Une vérité en demi-teinte

Aux interrogations du magistrat, sur les jours qui ont suivi la mort d’A.Noyer, Lelandais avoue avoir été dans le déni. Selon le président de la cour, la ligne de défense utilisée par Nordhal Lelandais est semblable à celle exposée dans le meurtre de la petite Maëlys : coups donnés sans intention de donner la mort, le portable éteint, le corps de la victime transporté dans le coffre de sa voiture et déposé dans un lieu secret. À cela, l’accusé affirme avoir tout gâché et voudrais revenir en arrière. Il avoue avoir été un drogué, possédé un poing américain à l’âge de 18 ans, mais sa rencontre avec Arthur n’avait pas pour but d’obtenir une relation sexuelle avec le jeune homme. Maître Boulloud revient sur les dires de Lelandais à propos de l’affaire Maëlys et de la destination vers laquelle il a emmené A.Noyer, mais l’accusé reste dans un flou assez confus. Le portable de Lelandais a borné sur les lieux du crime, ce dernier s’en étonne et dit ne pas être retourné vers le ravin. Malgré tout, l’avocat de la défense avoue que maintenant la version de Lelandais est cohérente, mais a-t-il compris que la procureur et la partie civile ne le croit pas ? Mais N.Lelandais assène « Ce que j’ai dit c’est ce qui s’est passé. ». L’accusé campe sur sa version des faits.

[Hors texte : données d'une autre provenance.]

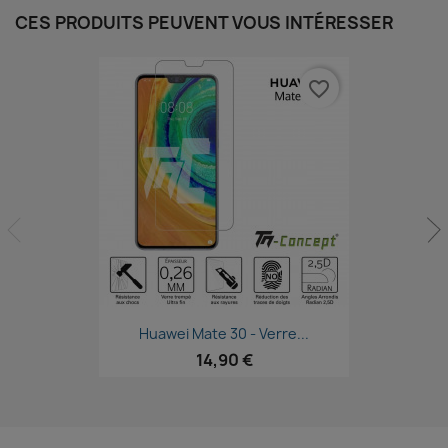
CES PRODUITS PEUVENT VOUS INTÉRESSER
favorite_border
Aperçu rapide

Huawei Mate 30 - Verre...
14,90 €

Quatre heures d’interrogatoire pour rien

Trente ans de réclusion pour le meurtre d’Arthur Noyer, l’accusé n’a pas livré d’éléments nouveaux, ce jour, devant la cour d’assises de la Savoie. Il eut été vain d’espérer obtenir au procès les aveux qui n’ont jamais été entendus pendant des années d’instruction d’autant que l’accusé avait bien verrouillé ces moments d’échange avec son avocat. Ce jour, vendredi 7 mai, N.Lelandais a été questionné durant quatre heures sur le déroulement de la nuit du 11 au 12 avril 2017, durant laquelle il a tué le caporal Arthur Noyer, mais rien de nouveau que des aveux approximatifs et qui n’incriminent pas l’ex maître-chien. Mis face à ses incohérences par le président de la cour, l’avocat de la famille Noyer et la procureur général, N.Lelandais est resté de marbre, se contentant d’affirmer qu’il n’avait pas tué la victime.

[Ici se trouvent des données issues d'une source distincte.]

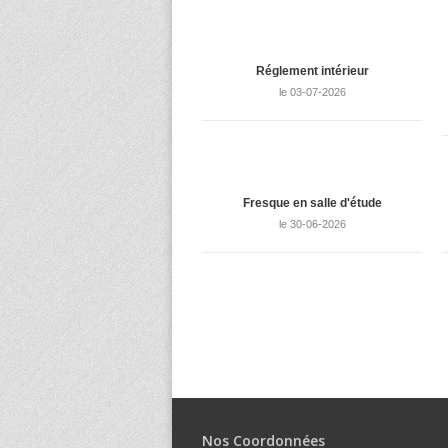
Réglement intérieur
le 03-07-2026
Fresque en salle d'étude
le 30-06-2026
Nos Coordonnées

L’audience s’achève à 16h30 pour cette cinquième journée de procès. Elle reprendra lundi à 9h00 avec l’audition d’experts psychologues. La journée de mardi sera consacrée aux plaidoiries des parties civiles et de la défense ainsi qu’au réquisitoire de l’avocat général.

Le verdict est attendu mercredi prochain.